Sul foglietto era scritta una confessione di fede che iniziava: «Dio di Abramo, Dio di Isacco, Dio di Giacobbe. Non Dio dei dotti e dei filosofi. […] Dio di Gesù Cristo».
Il Memoriale di Pascal è oggetto di molte discussioni relative al rapporto fra fede e scienza, ma non è questo che mi interessa. È che mi sono ricordato l’episodio, che Enzo Bianchi propone all’inizio della sua introduzione a Il cammino dell’uomo di Martin Buber, quando l’altro giorno ho visitato la chiesa di San Benedetto a Mals im Vinschgau (Malles Venosta) e di nuovo ieri al monastero benedettino di San Giovanni Battista a Müstair, nell’Engadina svizzera.
Ero alla caccia di affreschi carolingi, cioè dipinti fra l’VIII e il IX secolo.
San Giovanni era un monastero ricco e potente, fondato nientemeno che da Carlo Magno, e il grandioso ciclo pittorico che ne ornava la chiesa – e l’altrettanto meraviglioso ciclo romanico che l’ha sostituito – in un certo senso non stupisce: si respira, in fondo, un’aria di cristianesimo istituzionale, fra imperatori e luoghi di culto crocevia delle migliori correnti culturali europee di quell’epoca.
Ma San Benedetto, una chiesa piccola di un villaggio di montagna, è un piccolo miracolo.
Non solo perché in una chiesa così piccola si sono conservate tante cose importanti di cui una, il ritratto praticamente unico al mondo di un ignoto dignitario carolingio fondatore della chiesa, è un capolavoro di introspezione psicologica: accanto a lui l’altro co-fondatore, un religioso, è tutto volto a Cristo cui offre un modello della chiesa; ma lui, uomo di spada, guarda corrucciato e imperioso verso i fedeli, nei confronti dei quali rinnova così la sua autorità.
Non è solo per questo, che pure basterebbe e però sotto questo solo punto di vista Müstair è più importante artisticamente e infatti l’UNESCO l’ha proclamata patrimonio dell’umanità e San Benedetto no.

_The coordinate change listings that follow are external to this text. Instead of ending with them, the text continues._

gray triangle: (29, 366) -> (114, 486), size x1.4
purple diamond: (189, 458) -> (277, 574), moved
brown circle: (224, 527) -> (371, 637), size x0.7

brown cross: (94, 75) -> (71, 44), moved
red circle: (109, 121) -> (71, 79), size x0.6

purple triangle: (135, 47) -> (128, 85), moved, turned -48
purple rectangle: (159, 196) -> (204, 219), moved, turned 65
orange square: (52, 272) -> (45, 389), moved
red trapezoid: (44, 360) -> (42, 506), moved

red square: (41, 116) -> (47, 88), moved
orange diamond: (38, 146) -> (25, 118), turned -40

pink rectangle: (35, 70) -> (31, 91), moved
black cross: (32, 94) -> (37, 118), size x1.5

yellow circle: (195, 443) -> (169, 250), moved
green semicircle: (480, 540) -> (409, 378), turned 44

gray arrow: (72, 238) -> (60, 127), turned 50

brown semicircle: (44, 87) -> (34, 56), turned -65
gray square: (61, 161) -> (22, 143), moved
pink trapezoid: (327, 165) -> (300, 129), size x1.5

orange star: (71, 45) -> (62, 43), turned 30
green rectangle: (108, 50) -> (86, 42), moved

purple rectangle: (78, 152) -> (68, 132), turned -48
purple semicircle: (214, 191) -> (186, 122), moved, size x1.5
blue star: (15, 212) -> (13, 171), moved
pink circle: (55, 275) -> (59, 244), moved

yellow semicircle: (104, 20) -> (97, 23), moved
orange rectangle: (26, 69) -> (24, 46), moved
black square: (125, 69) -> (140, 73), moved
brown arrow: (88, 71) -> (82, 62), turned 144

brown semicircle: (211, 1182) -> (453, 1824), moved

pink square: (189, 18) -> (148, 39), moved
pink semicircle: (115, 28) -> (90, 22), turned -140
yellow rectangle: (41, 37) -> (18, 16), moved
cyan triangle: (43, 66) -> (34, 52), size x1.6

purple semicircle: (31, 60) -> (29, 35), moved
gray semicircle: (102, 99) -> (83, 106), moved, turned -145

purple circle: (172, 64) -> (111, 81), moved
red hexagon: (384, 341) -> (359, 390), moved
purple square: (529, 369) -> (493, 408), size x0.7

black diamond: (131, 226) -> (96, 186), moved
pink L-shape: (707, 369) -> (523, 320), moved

No, la cosa che mi ha colpito è che i due fondatori della chiesa sono persone realmente esistite e viventi al momento nel quale sono state ritratte, persone la cui presenza, su quelle pareti, rimanda a una fede reale e a una comunità reale, non a equilibri geopolitici, a rapporti fra imperatori e re e al cambiare delle mode artistiche o dei rapporti fra ordini religiosi che si sostituiscono gli uni agli altri.
Quelle sul muro erano persone concrete, con una fede concreta, ed erano là davanti a me, emblema di quelle schiere innumerevoli di persone che hanno combattuto la buona battaglia e conservato la fede affinché anch’io, migliaia di anni dopo, potessi conoscere il Dio di Abramo, di Isacco, di Giacobbe, Dio del conte Geroldo, della suora Margriata, del monaco Verendario, del contadino Lupicino e di chissà quanti altri.